Clockworks Warrior by Martin Vavpotic
Chapter 2 – Clockworks
Carrus spent the next four days locked in his new quarters. He could not complain about the accommodations he had been given. The apartment was small yet comfortable in every possible way but no trinket could possibly comfort him now. Dishes placed before him were taken away a few hours later, cold and forgotten.
On the fifth day, Gaston broke into his little world of pain and disappointment. “Your duties await, monsieur Vertigelli.” His pure Katalian accent turned the words into song.
“I respectfully refuse,” Carrus said with a hollow voice.
“You misunderstood me.” The old man walked up to him and looked him straight in the eye. “I wasn’t asking. I was giving you a command.”
Carrus erupted with rage. “I am the eldest son of Marchese Verti…”
“You are a Scholar of Scholar Society now. Here, we do what our superiors tell us. I am your superior, monsieur Vertigelli.”
Carrus stared at the old oaf in deaf fury; the old man calmly looked back. “I have no intention of repeating myself,” Gaston said. “Either you do as I commanded or I will send you home.”
Send me home. Carrus shivered with disgust. To be sent packing like a sniveling child to a disappointed father, a teary-eyed mother and a swarm of spiteful siblings who thought their crippled brother doesn’t deserve the attention he was getting.
The blue-tiled corridor seemed even narrower than the last time. Once more Carrus saw the cursed word, written above the great wooden door.
Clockworks. What kind of a word is that anyway? “So you expect me to build clocks?” he said with a hollow voice.
A slight smile crept across Gaston’s face. “Something of that nature.”
“I hate clocks,” Carrus muttered. It was most likely loud enough for Gaston to hear but he didn’t care.
Gaston reached the heavy door and pushed them open. Carrus’ jaw dropped. “What in the world…”
Everywhere, small objects on delicate wings fluttered through the air. At first he thought they were birds but their bodies were made of bright brass that glittered in the sunlight. Large windows covered the upper half of the walls; sunlight flooded in.
“What is this place?”
“Your department,” Gaston said matter-of-factly.

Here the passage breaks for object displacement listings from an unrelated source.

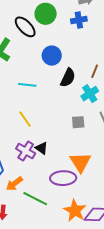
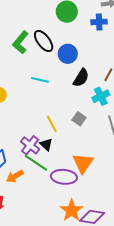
black ellipse: (25, 27) -> (44, 41), moved
yellow line: (25, 119) -> (52, 124), moved
gray square: (78, 122) -> (79, 119), moved, turned 32
green line: (35, 199) -> (36, 163), moved

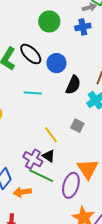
orange arrow: (15, 176) -> (22, 192), turned 30
purple ellipse: (64, 177) -> (71, 185), turned -70

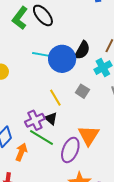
blue circle: (57, 63) -> (62, 59), moved, size x1.4
purple cross: (33, 159) -> (35, 120), turned 30
orange arrow: (22, 192) -> (21, 152), turned 114

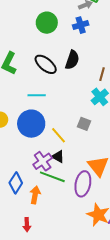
black ellipse: (43, 15) -> (46, 64), moved
black semicircle: (82, 50) -> (72, 60), moved
blue circle: (62, 59) -> (31, 124), moved

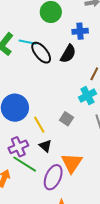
blue cross: (81, 25) -> (80, 31), moved
cyan line: (37, 95) -> (28, 42), moved
black triangle: (58, 157) -> (45, 146), moved

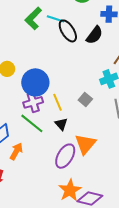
purple cross: (18, 147) -> (33, 102), moved
green line: (25, 164) -> (32, 123), moved

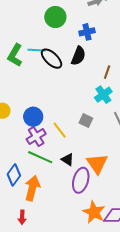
blue circle: (35, 82) -> (33, 117), size x0.7
black triangle: (61, 124) -> (68, 159), moved
orange arrow: (16, 151) -> (32, 188), size x1.4

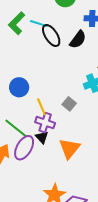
purple cross: (36, 136) -> (45, 123), moved, turned 36
purple ellipse: (81, 180) -> (24, 148), moved

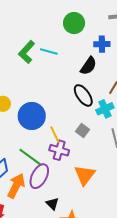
black ellipse: (51, 36) -> (83, 95), moved
blue circle: (19, 87) -> (32, 116), size x1.4
black triangle: (42, 137) -> (52, 204), moved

On the far side of the room, men and women sat hunched over their desks, looking at their work up close. Their hands seemed empty at first but they must have been handling instruments too small to see from afar. Some wore the most bizarre sets of headwear Carrus had ever seen. Whole rings of lenses hung around their ears on thin strands of wire. Every so often they would reach up and place a lens in front of their face. Some would rotate the wire rings before finding the right setting.
“Everybody, listen up,” Gaston called out. Everyone looked up from their work. “Our newest addition has arrived. This is Carrus Vertigelli.”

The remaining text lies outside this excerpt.